The hardware is Pentium IV with 512Mb of RAM.

The server isn't under heavy load. The TOP command showed the server load average right before running the query as 0.01, 0.08, 0.08.

Memory shows as 481Mb used, 32Mb free, and swap as 65Mb used, 2032Mb free. Maybe free memory is a problem? The TOP command shows that most of the memory is taken up by several mySQL processes, some listed for hours, with the command "mysqld--euler". Maybe earlier queries left the faucet running or something? I don't know whether this is an issue.

txbakers

3:06 pm on Jan 15, 2006 (gmt 0)

WebmasterWorld Senior Member 10+ Year Member



That seems like a long time.

512 MB is rather small - grow it to at least 1GB of Ram.

Also Scalar functions like count, sum, max, etc. do tend to take a long time as well since it has to double double processing - reading rows based on your WHERE clause and keeping a running total.

If you can avoid the Count, and do the counting yourself, you might get faster results.

Also, in your where you can use a BETWEEN command instead of two commands, which should speed it up a little.

And do look to see if you are leaving connections open or objects not destroyed.

MichaelBluejay

1:17 pm on Jan 16, 2006 (gmt 0)

WebmasterWorld Senior Member 10+ Year Member Top Contributors Of The Month



Thanks for the help.

One thing I forgot to mention was that the 15 and 7 seconds figures are actuall for *seven* queries respectively, one for each of seven "size"s. So considering that, maybe this is typical.

I tried the queries directly in phpMyAdmin and it wasn't any faster than with my Perl script.

I did try to just select all the data, which is very fast, but doing the "count"ing with Perl took longer than doing it with MySQL.

I wasn't aware of the BETWEEN syntax, which is definitely handy. It didn't speed up my results, though.

I went through my various scripts and added "$DB->disconnect;" to the end of any script where that was missing. Is that all I need to do to make sure that when it's finished it no longer shows up in the TOP command? And how important is it to close out cursors with "$cursor->finish;"?

FridayNight

1:25 pm on Jan 16, 2006 (gmt 0)

10+ Year Member



i hope you are not doing same mistake i did years ago. i always created one index with one field. in your case, you are using two fields after WHERE part. you should create one index with both fields in it, i hope you understand:

count(*) FROM impressions WHERE size='125x250' AND rawtime >= '1130530338' AND rawtime <= '1137306089'

create an index with:

- size
- rawtime

it is important that 1st field in your index is "size" and "rawtime" second! they must match positions in WHERE clause. try this and let me know.

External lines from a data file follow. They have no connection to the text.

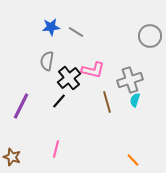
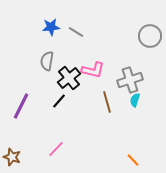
pink line: rotated 30 degrees clockwise
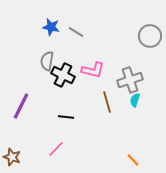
blue star: rotated 18 degrees clockwise
black cross: moved 6 px left, 3 px up; rotated 25 degrees counterclockwise
black line: moved 7 px right, 16 px down; rotated 56 degrees clockwise
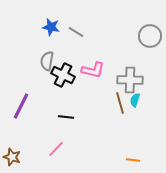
gray cross: rotated 20 degrees clockwise
brown line: moved 13 px right, 1 px down
orange line: rotated 40 degrees counterclockwise
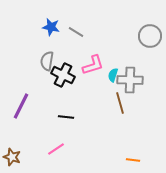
pink L-shape: moved 5 px up; rotated 30 degrees counterclockwise
cyan semicircle: moved 22 px left, 25 px up
pink line: rotated 12 degrees clockwise
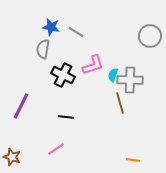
gray semicircle: moved 4 px left, 12 px up
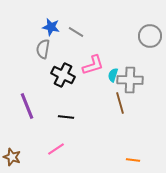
purple line: moved 6 px right; rotated 48 degrees counterclockwise
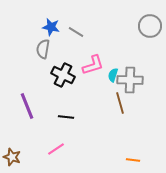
gray circle: moved 10 px up
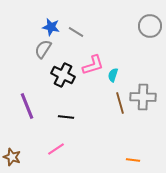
gray semicircle: rotated 24 degrees clockwise
gray cross: moved 13 px right, 17 px down
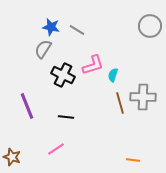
gray line: moved 1 px right, 2 px up
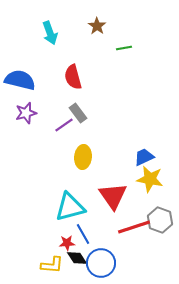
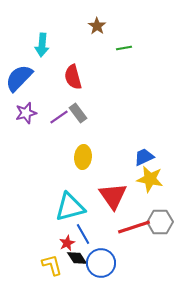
cyan arrow: moved 8 px left, 12 px down; rotated 25 degrees clockwise
blue semicircle: moved 1 px left, 2 px up; rotated 60 degrees counterclockwise
purple line: moved 5 px left, 8 px up
gray hexagon: moved 2 px down; rotated 20 degrees counterclockwise
red star: rotated 21 degrees counterclockwise
yellow L-shape: rotated 110 degrees counterclockwise
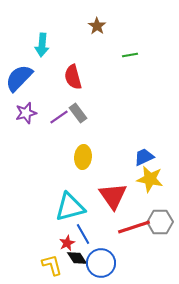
green line: moved 6 px right, 7 px down
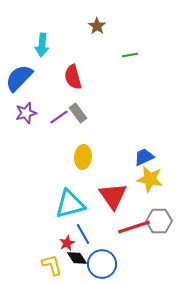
cyan triangle: moved 3 px up
gray hexagon: moved 1 px left, 1 px up
blue circle: moved 1 px right, 1 px down
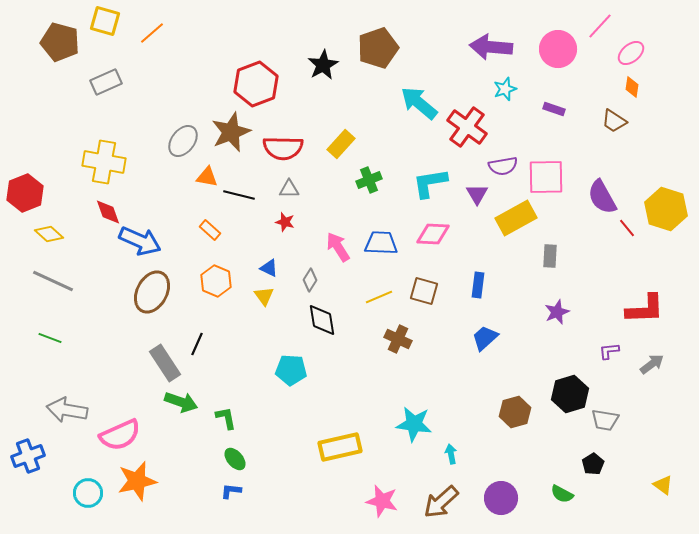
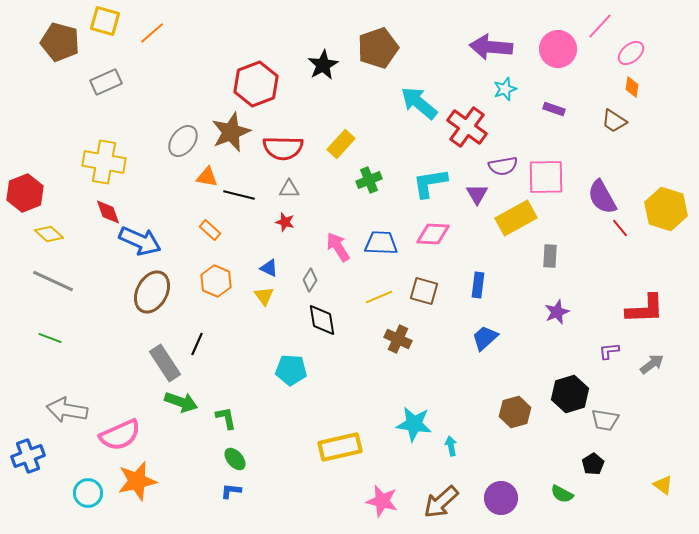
red line at (627, 228): moved 7 px left
cyan arrow at (451, 454): moved 8 px up
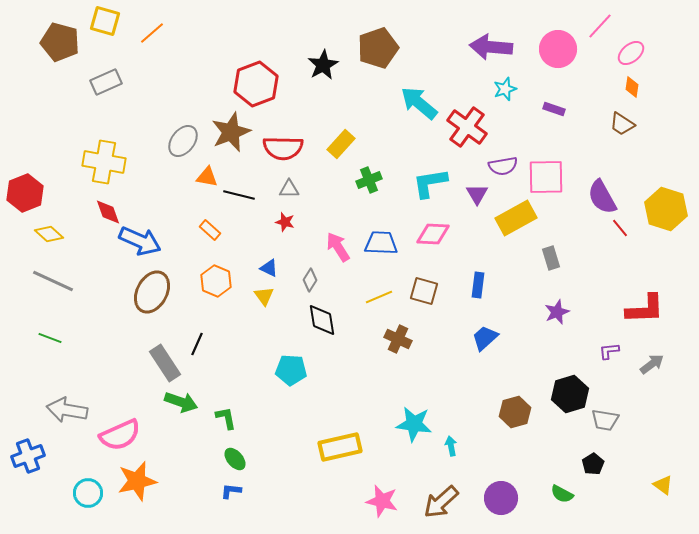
brown trapezoid at (614, 121): moved 8 px right, 3 px down
gray rectangle at (550, 256): moved 1 px right, 2 px down; rotated 20 degrees counterclockwise
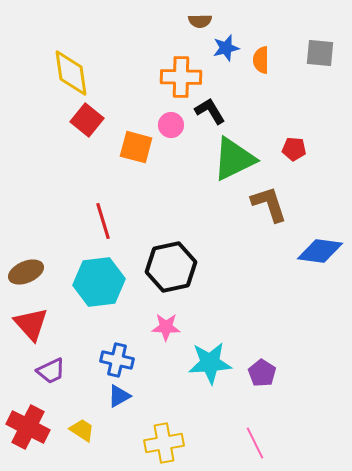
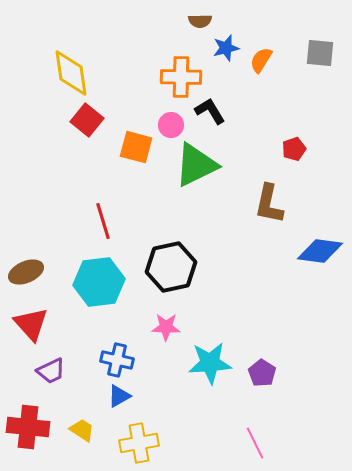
orange semicircle: rotated 32 degrees clockwise
red pentagon: rotated 25 degrees counterclockwise
green triangle: moved 38 px left, 6 px down
brown L-shape: rotated 150 degrees counterclockwise
red cross: rotated 21 degrees counterclockwise
yellow cross: moved 25 px left
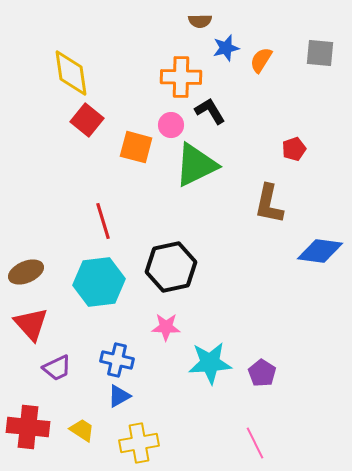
purple trapezoid: moved 6 px right, 3 px up
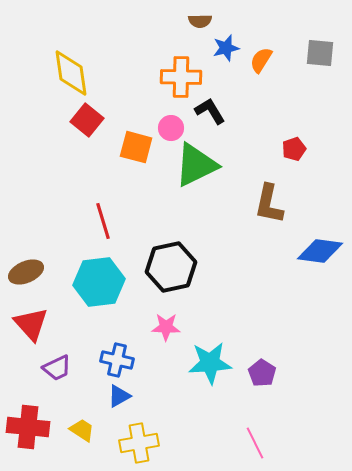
pink circle: moved 3 px down
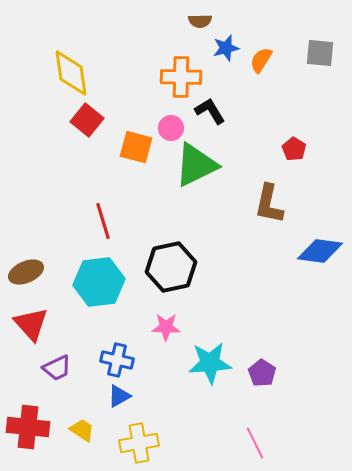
red pentagon: rotated 20 degrees counterclockwise
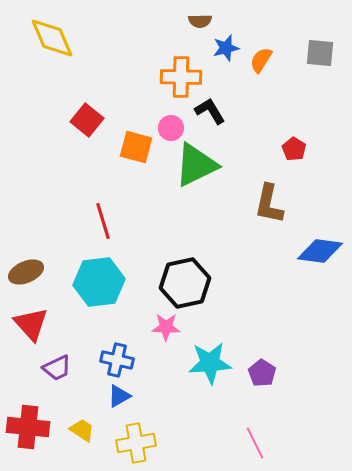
yellow diamond: moved 19 px left, 35 px up; rotated 15 degrees counterclockwise
black hexagon: moved 14 px right, 16 px down
yellow cross: moved 3 px left
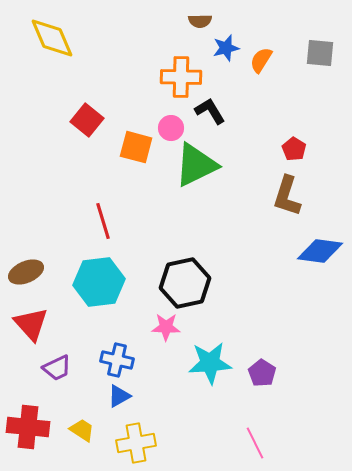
brown L-shape: moved 18 px right, 8 px up; rotated 6 degrees clockwise
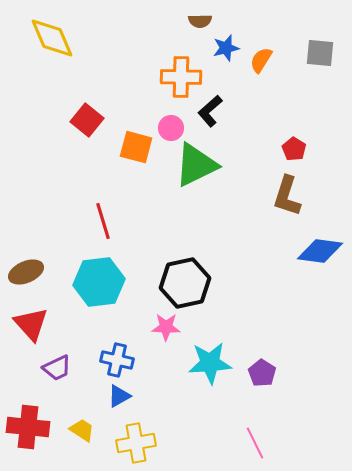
black L-shape: rotated 100 degrees counterclockwise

in case you dont know, mysql will be able to use "size" index (without rawtime) too. i mentioned this because i also used to create another index "size" (if i had WHERE (size=...)) but it wasnt needed.

yea, it hurts if your indexes arent setup as they should be :) feel free to PM me for more info.

MichaelBluejay

4:10 am on Jan 17, 2006 (gmt 0)

WebmasterWorld Senior Member 10+ Year Member Top Contributors Of The Month



Thanks, FridayNight. I didn't realize that it was possible to create a single index based on multiple fields. I did that and cut my execution time down from about 26 seconds to 10. That's good enough for now.

I'm going to reset my server in the middle of the night when traffic is slow and see if those phantom MySQL processes that show up in TOP are gone for good now that I added "$DB->disconnect;" to all files where it was missing.